Powroty z długiego weekendu. Korki na Zakopiance i A1

By zjechać z autostrady A1 w Nowej Wsi, trzeba czekać ok
By zjechać z autostrady A1 w Nowej Wsi, trzeba czekać ok. 20-25 minut
Źródło: tvn24

Polacy wracają z długiego weekendu. Największe korki tworzą się na trasie Kraków - Zakopane i na autostradzie A1, która prowadzi znad polskiego morza. Kierowcy, którzy podróżują tymi trasami, muszą uzbroić się w cierpliwość.

Na Zakopiance korki tworzą się na wysokości Poronina aż do Białego Dunajca, gdzie od 2013 r. wprowadzony jest ruch wahadłowy przez uszkodzony most. Następnie utrudnienia kierowcy napotkają w Nowym Targu, skąd korek sięga do Klikuszowej. Samochody stoją też w Rabce Zdroju, skąd korek sięga do Skomielnej Białej.

Przejazd z Zakopanego do Krakowa to obecnie trzy - trzy i pół godziny - mówił po godzinie 14 reporter TVN24. Z każdą minutą przybywało jednak samochodów i czas przejazdu może się znacznie wydłużyć.

By szybciej dojechać do Krakowa, należy ominąć Zakopiankę. Jadąc z Zakopanego należy wybrać drogę wojewódzką nr 958 przez Czarny Dunajec, a następnie drogą krajową 28 kierować się do Rabki Zdroju i jechać na Mszanę Dolną. Na Zakopiankę trzeba wrócić w Lutniu, gdzie droga jest dwupasmowa. W ten sposób zaoszczędzić można minimum godzinę - półtorej godziny jazdy.

Powroty znad morza

Znad morza także ciągną tłumy. Na autostradzie A1 tuż przed punktem poboru opłat w Nowej Wsi trzeba oczekiwać ok. 20-25 minut. Tu też samochodów jest coraz więcej.

By nie stać w korku, można z autostrady A1 zjechać wcześniej - dokładnie na węźle Lubicz. Następnie należy przejechać przez Toruń, a potem drogą nr 91 dojechać do Ciechocinka, by wrócić na autostradę. To więcej kilometrów, ale można zaoszczędzić kilkanaście minut. Kto jednak zdecyduje się na podróż A1 - musi uzbroić się w cierpliwość.

30 ofiar

Podczas długiego weekendu 30 osób zginęło, a 389 zostało rannych w 293 wypadkach. Jak poinformowała w poniedziałek Komenda Główna Policji, od piątku zatrzymano 930 nietrzeźwych kierowców.

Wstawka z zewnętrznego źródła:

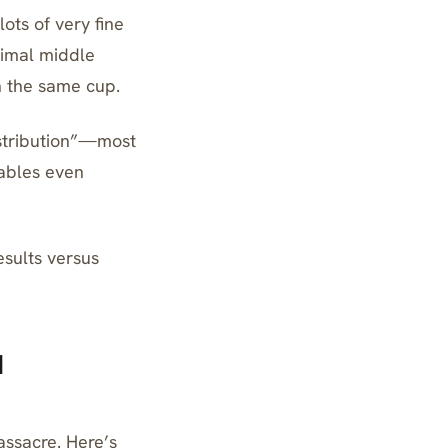
ots of very fine
ptimal middle
n the same cup.
istribution”—most
nables even
esults versus
l
assacre. Here’s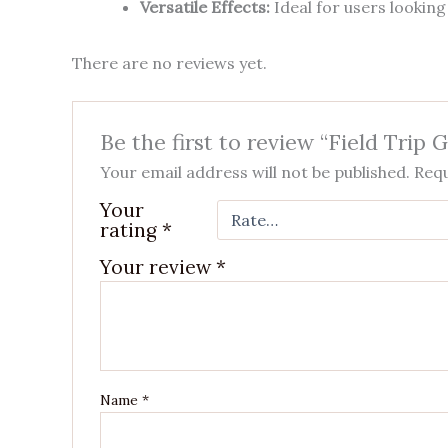
Versatile Effects:
Ideal for users looking
There are no reviews yet.
Be the first to review “Field Trip
Your email address will not be published.
Requ
Your
rating
*
Your review
*
Name
*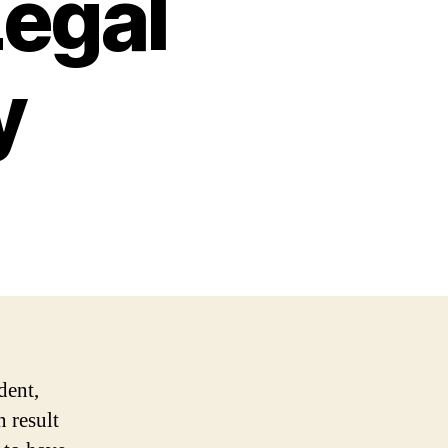
Legal
y
dent,
n result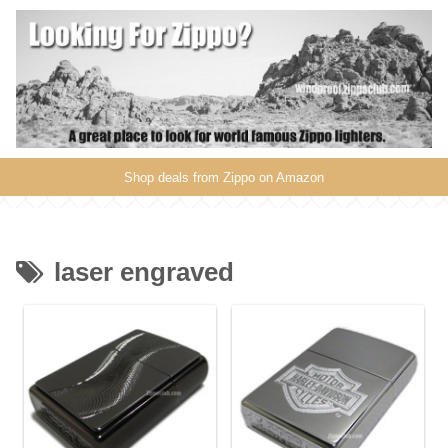
Shop deals from Zippo on Amazon
laser engraved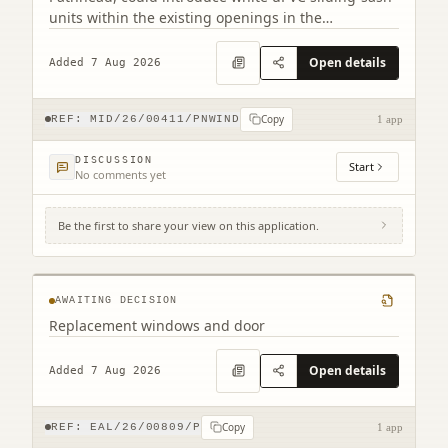
units within the existing openings in the
conservation area.
Open details
Added 7 Aug 2026
Copy
REF:
MID/26/00411/PNWIND
1 app
DISCUSSION
Start
No comments yet
Be the first to share your view on this application.
2 Northfield Prestonpans EH32 9LA
AWAITING DECISION
Replacement windows and door
Open details
Added 7 Aug 2026
Copy
REF:
EAL/26/00809/P
1 app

Podczas długiego weekendu na trasach wylotowych z miast można spotkać więcej patroli.

Funkcjonariusze sprawdzają, czy kierowcy poruszają się zgodnie z przepisami i dozwoloną prędkością. Kontrolują także ich trzeźwość, stan techniczny pojazdów oraz czy wszyscy podróżujący mają zapięte pasy, a dzieci przewożone są w fotelikach. Na trasach są także nieoznakowane radiowozy wyposażone w wideorejestratory.

Główne przyczyny wypadków to m.in.: nadmierna prędkość, nieustąpienie pierwszeństwa przejazdu, nieprawidłowe wyprzedzanie oraz kierowanie pojazdem pod wpływem alkoholu.